While researching I came across one article that suggested high VLF count can cause this, and there are about 5k VLFs in the log file, but I'm on a version of 2012 that is patched for the issue:
Microsoft SQL Server 2012 - 11.0.5532.0 (X64)
Jul 14 2014 15:00:27
Copyright (c) Microsoft Corporation
Developer Edition (64-bit) on Windows NT 6.3 <X64> (Build 9600: ) (Hypervisor)
Thanks

Viewing 11 posts - 1 through 10 (of 10 total)

You must be logged in to reply to this topic. Login to reply

sql-lover SSCoach Points: 18530 More actions · Answer 1

Yes, VLFs count. Fix them. They can get out of control due improper auto-grow settings for your Tlog file. If you have thousands of them, it will take longer for SQL server to read them affecting the recovery interval.

I think I have a script that you can modify and use... let me check ...

sql-lover SSCoach Points: 18530 More actions · Answer 2

Take a look on this article that Kimberly wrote: Transaction Log VLFs – too many or too few?

Attached the script I used. Please test 1st, on Dev environment. Adjust upper size to your particular case.

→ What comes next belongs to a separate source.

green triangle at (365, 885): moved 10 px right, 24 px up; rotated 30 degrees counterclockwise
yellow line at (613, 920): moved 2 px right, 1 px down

dbafromthecold@gmail.com SSChampion Points: 10160 More actions · Answer 3

The guys here and over at Stack Exchange have got it right (IMHO).

I inherited a 3TB database with thousands of VLFs (in three .ldf files on the same disk!) which took an hour to recover.

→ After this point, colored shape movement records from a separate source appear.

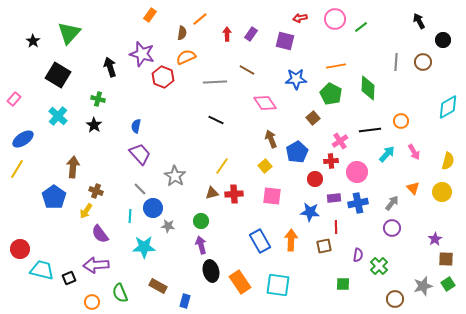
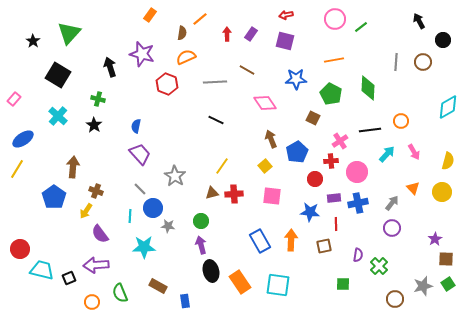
red arrow at (300, 18): moved 14 px left, 3 px up
orange line at (336, 66): moved 2 px left, 6 px up
red hexagon at (163, 77): moved 4 px right, 7 px down
brown square at (313, 118): rotated 24 degrees counterclockwise
red line at (336, 227): moved 3 px up
blue rectangle at (185, 301): rotated 24 degrees counterclockwise
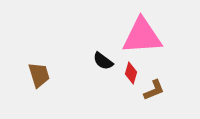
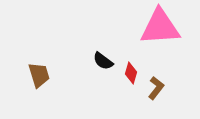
pink triangle: moved 18 px right, 9 px up
brown L-shape: moved 2 px right, 2 px up; rotated 30 degrees counterclockwise
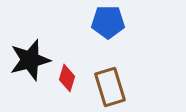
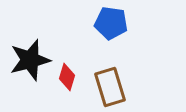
blue pentagon: moved 3 px right, 1 px down; rotated 8 degrees clockwise
red diamond: moved 1 px up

Removed two of the.ldf files, reduced the VLFs to under 100 and the database recovered instantly after a server reboot!

sql-lover SSCoach Points: 18530 More actions · Answer 4

DBA From The Cold (9/23/2014)
The guys here and over at Stack Exchange have got it right (IMHO).
I inherited a 3TB database with thousands of VLFs (in three .ldf files on the same disk!) which took an hour to recover.
Removed two of the.ldf files, reduced the VLFs to under 100 and the database recovered instantly after a server reboot!

Did I read well? Three ldf files on same disk? ... :crazy:

dbafromthecold@gmail.com SSChampion Points: 10160 More actions · Answer 5

Yes, you did.

The database was 3TB in size, in a .MDF file and two .NDF files.

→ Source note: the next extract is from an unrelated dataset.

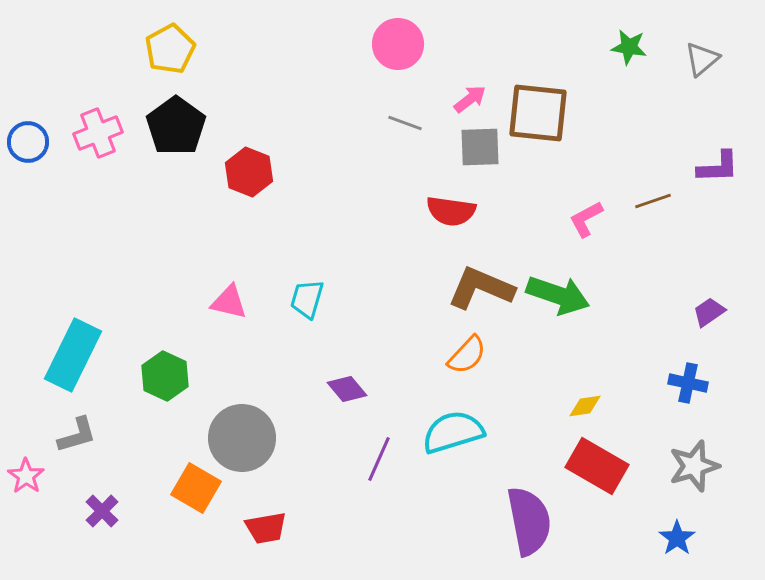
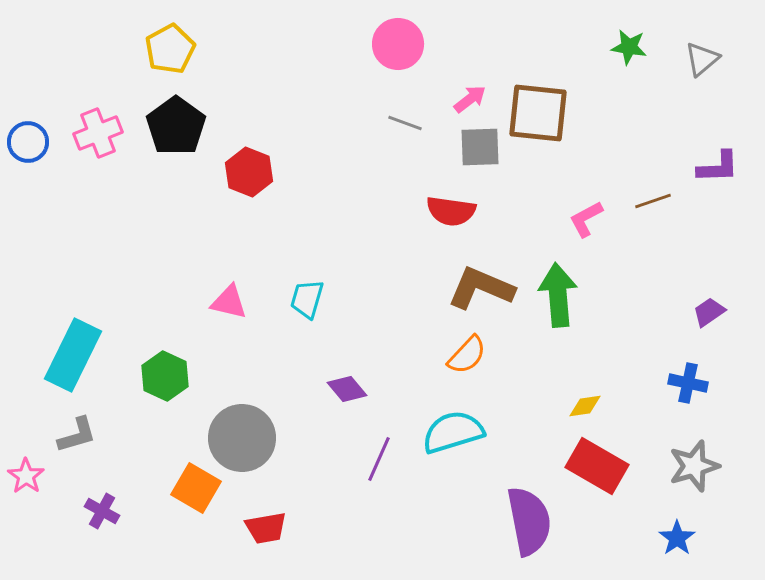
green arrow: rotated 114 degrees counterclockwise
purple cross: rotated 16 degrees counterclockwise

They must have thought each needed a .LDF

sqldriver SSChampion Points: 10440 More actions · Answer 6

Yeah, I'm re-working the VLFs now. Doesn't help me with the current restore in process. Curse these SATA drives.

sql-lover SSCoach Points: 18530 More actions · Answer 7

sqldriver (9/23/2014)
Yeah, I'm re-working the VLFs now. Doesn't help me with the current restore in process. Curse these SATA drives.

fyi

On some cases, you may find that it is better to do this during a downtime window. Not because you will break something during the process, but due the possible locks that some active clients generate; those locks can block any DDL statement you may be running. Also, if you do this during a downtime window, you can immediately restart the SQL instance and measure recovery time on those big clients.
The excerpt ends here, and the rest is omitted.